Ну что ж, придется им слегка потрудиться, чтобы его найти; по крайней мере, они знают, что он был где-то рядом со стеной. Грузовик должен быть здесь с минуты на минуту, он просто не мог находиться дальше, чем за два часа езды от аэродрома.
— Все хорошо, и даже слишком… — промурлыкал он.
Кажется, он выбрал какое-то особенно Богом забытое место, чтобы разбиться — вокруг не было ни дома, ни выгула для скота, нигде в поле зрения; в воздухе не было даже запаха дымка из дымохода.
В голове постепенно прояснилось.
Он обойдет озеро — на всякий случай — потом выйдет на шоссе. Может, встретит там экипаж поддержки.
— И скажешь им, что потерял чертов самолет? — спросил себя вслух. — Ну да, конечно. Давай, ты, идиот несчастный, думай! Так, где ты видел его в последний раз?
Шел он долго. И очень медленно, из-за колена.
Через какое-то время идти стало легче. А вот разум его легче себя не чувствовал.
Что-то было не так с этой деревенской местностью.
Конечно, Нортумбрия всегда была местом запущенным, и существовала на дотации, но не настолько же… Дорогу он, правда, нашел, но это было вовсе не то шоссе «B», которое он видел с воздуха.
Эта была грунтовая, рябая от камней проселочная дорога, и демонстрировала явные признаки того, что по ней много путешествуют с копытными животными, на весьма волокнистой диете.
Жаль, что он не подумал о диете.
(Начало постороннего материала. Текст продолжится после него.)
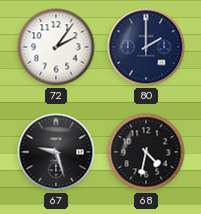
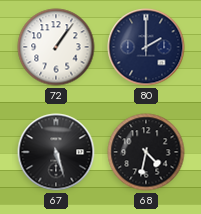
72: 2:06 -> 1:06
67: 9:27 -> 5:27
Живот уже прилип к позвоночнику.
Думать о завтраке было куда лучше, чем о прочих вещах — и какое-то время он развлекался тем, что воображал, как беспорядочно поглощает яичный порошок и скучные непропеченные тосты, потом перешел к воспоминаниям о щедрых завтраках своей юности в Шотландском Нагорье: огромные миски с дымящейся кашей, ломти черного пудинга, жареного на сале, булочки с мармеладом, и галлоны горячего, крепкого чая…
Час спустя он обнаружил стену Адриана.
Трудно было не заметить, но она тоже как будто подросла по сравнению с травой, и всем прочим, что росло вокруг.
Она шла неуклонно вперед — так же, как римские легионы, которые ее строили — упорно работая, серым швом они прошивали свой путь в горы, и по долинам, отделяя мирные пастбища на юге от этих грабителей-мародеров на севере.
При этой мысли он усмехнулся, и присел на стену — здесь она была меньше ярда высотой, как раз в этом самом месте — помассировать больное колено.
Он не нашел ни самолета, ни чего-то еще, и начал уже сомневаться в собственном здравомыслии и чувстве реальности.
Правда, он уже видел лису, и бессчетное количество кроликов, и фазана — этот чуть было не устроил ему сердечный приступ, выпорхнув у него прямо из-под ног.
И ни одного человека вокруг — это не давало ему покоя…
Да, сейчас была война, и многие из мужской половины населения ушли, но фермы-то не были принесены в жертву военным действиям, разве не так?
А на фермах работали женщины, это они кормили нацию, народ, и все такое — он слышал, как на вечернем радио их превозносили за это, еще на прошлой неделе. Так где же, кровавый ад, были они все теперь?
Солнце висело в небе совсем низко, когда он, наконец, увидел дом.
Тот прилепился к самой стене, и показался ему странным образом знакомым, хотя Джерри знал, что никогда не видел его раньше. Каменный и приземистый, но довольно большой, с неопрятной, какого-то крысиного вида, соломенной крышей.
Из трубы шел дым, и он изо всех сил захромал прямо к дому.
Снаружи какая-то женщина в длиннющем убогом платье и фартуке кормила цыплят.
Он закричал, и она подняла голову, разинув при виде него рот.